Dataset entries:
::::::

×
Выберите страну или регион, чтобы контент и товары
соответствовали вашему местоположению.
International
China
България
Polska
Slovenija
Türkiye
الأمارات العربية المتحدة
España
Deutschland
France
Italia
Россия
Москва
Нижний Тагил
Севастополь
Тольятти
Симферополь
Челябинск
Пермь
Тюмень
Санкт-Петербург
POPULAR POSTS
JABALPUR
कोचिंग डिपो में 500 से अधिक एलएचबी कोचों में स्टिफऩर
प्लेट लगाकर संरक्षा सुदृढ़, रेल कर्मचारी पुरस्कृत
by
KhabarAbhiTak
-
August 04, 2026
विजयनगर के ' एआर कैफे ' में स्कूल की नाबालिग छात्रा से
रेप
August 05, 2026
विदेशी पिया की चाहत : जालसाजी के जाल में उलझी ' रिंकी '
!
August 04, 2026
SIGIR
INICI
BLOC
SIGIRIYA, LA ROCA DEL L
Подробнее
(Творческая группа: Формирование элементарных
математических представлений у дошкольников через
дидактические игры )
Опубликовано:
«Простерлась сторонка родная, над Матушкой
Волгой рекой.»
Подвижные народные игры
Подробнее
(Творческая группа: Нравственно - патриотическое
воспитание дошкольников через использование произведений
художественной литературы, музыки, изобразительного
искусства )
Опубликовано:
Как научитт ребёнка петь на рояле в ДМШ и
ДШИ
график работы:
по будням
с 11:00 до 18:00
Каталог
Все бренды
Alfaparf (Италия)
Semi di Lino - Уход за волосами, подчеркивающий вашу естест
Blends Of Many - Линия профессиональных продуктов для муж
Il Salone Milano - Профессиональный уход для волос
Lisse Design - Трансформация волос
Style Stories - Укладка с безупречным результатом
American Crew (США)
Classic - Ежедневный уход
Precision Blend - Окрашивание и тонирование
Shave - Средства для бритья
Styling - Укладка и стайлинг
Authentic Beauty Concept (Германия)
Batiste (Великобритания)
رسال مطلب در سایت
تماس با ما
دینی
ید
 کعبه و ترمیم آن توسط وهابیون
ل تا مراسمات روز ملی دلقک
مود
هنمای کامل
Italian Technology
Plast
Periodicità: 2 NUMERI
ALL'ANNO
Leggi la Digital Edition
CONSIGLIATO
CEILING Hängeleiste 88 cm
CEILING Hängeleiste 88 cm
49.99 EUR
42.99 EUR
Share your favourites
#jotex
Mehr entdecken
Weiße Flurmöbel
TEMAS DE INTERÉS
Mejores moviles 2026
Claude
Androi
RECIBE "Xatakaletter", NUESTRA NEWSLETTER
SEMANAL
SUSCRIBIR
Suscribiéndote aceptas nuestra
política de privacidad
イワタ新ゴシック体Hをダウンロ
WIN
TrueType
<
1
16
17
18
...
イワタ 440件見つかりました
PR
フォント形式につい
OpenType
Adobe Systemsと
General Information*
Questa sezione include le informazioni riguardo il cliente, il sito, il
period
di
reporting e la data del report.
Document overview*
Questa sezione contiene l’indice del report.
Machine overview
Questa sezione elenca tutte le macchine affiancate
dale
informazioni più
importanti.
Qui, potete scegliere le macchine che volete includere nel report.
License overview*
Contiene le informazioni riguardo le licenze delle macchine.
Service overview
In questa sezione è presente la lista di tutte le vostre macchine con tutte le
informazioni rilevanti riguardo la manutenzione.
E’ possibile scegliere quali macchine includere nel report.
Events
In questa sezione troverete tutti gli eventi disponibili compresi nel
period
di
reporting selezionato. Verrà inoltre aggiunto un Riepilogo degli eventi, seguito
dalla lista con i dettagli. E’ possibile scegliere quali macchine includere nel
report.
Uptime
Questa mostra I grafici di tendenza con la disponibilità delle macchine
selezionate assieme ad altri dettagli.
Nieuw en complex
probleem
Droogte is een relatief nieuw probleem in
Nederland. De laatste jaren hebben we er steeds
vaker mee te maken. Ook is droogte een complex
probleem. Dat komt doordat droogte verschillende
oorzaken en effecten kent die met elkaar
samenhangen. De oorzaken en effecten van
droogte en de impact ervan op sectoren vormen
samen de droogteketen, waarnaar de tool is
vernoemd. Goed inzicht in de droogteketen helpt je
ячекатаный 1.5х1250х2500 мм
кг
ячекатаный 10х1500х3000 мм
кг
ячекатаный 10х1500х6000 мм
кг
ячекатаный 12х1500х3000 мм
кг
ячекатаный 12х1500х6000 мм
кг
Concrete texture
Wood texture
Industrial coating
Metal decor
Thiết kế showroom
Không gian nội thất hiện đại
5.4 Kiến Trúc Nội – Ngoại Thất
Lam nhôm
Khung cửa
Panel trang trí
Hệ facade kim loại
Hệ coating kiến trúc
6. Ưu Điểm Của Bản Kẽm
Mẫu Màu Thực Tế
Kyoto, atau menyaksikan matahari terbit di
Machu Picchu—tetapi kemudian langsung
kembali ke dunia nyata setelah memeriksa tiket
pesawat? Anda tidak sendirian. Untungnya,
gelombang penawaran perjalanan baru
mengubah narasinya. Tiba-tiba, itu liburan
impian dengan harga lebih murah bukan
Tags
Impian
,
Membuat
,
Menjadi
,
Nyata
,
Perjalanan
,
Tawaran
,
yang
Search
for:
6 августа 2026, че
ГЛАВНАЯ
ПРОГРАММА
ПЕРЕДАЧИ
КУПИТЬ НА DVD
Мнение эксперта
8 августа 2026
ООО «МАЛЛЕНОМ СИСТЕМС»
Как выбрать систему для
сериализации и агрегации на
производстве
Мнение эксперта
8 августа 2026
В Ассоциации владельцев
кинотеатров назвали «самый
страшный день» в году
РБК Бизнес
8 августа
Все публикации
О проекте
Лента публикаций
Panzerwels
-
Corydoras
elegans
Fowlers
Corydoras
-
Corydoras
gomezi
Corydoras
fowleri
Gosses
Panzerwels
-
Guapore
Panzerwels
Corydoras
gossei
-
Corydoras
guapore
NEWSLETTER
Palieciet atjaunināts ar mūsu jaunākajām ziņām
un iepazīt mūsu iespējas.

::::::

## PROBLEM REQUIREMENTS
Using the entries above, return each line that includes the word "дошкольников".

## FINISHED TASK
математических представлений у дошкольников через
воспитание дошкольников через использование произведений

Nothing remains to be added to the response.